Dataset entries

**********

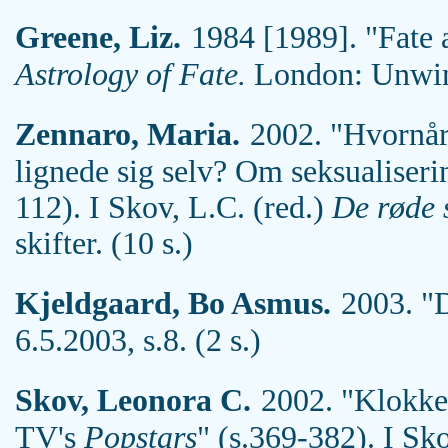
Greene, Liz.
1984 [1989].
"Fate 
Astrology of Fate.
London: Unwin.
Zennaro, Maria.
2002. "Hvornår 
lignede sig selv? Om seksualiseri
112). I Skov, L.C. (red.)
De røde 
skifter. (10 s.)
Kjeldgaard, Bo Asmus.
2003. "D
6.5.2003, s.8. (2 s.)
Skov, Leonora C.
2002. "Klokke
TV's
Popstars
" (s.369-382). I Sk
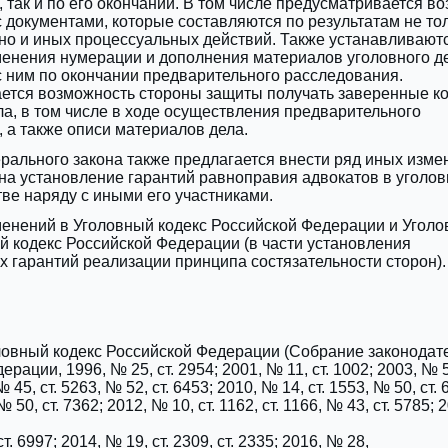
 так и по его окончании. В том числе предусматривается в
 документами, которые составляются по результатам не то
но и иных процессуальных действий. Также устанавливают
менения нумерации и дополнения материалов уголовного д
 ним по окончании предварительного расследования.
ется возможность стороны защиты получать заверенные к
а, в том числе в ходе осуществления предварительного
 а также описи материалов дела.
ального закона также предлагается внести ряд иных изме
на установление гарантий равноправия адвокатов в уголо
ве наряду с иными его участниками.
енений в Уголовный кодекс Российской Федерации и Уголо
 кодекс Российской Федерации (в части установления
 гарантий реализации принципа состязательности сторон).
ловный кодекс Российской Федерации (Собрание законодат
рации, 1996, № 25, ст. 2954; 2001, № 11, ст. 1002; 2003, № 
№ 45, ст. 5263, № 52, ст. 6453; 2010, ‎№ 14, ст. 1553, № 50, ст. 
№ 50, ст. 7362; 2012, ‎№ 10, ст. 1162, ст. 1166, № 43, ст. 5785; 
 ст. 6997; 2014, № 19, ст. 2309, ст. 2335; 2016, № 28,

**********

Whenever the string "иных" shows up in a line above, copy that line.

» COMPLETED TASK
но и иных процессуальных действий. Также устанавливают
ального закона также предлагается внести ряд иных изме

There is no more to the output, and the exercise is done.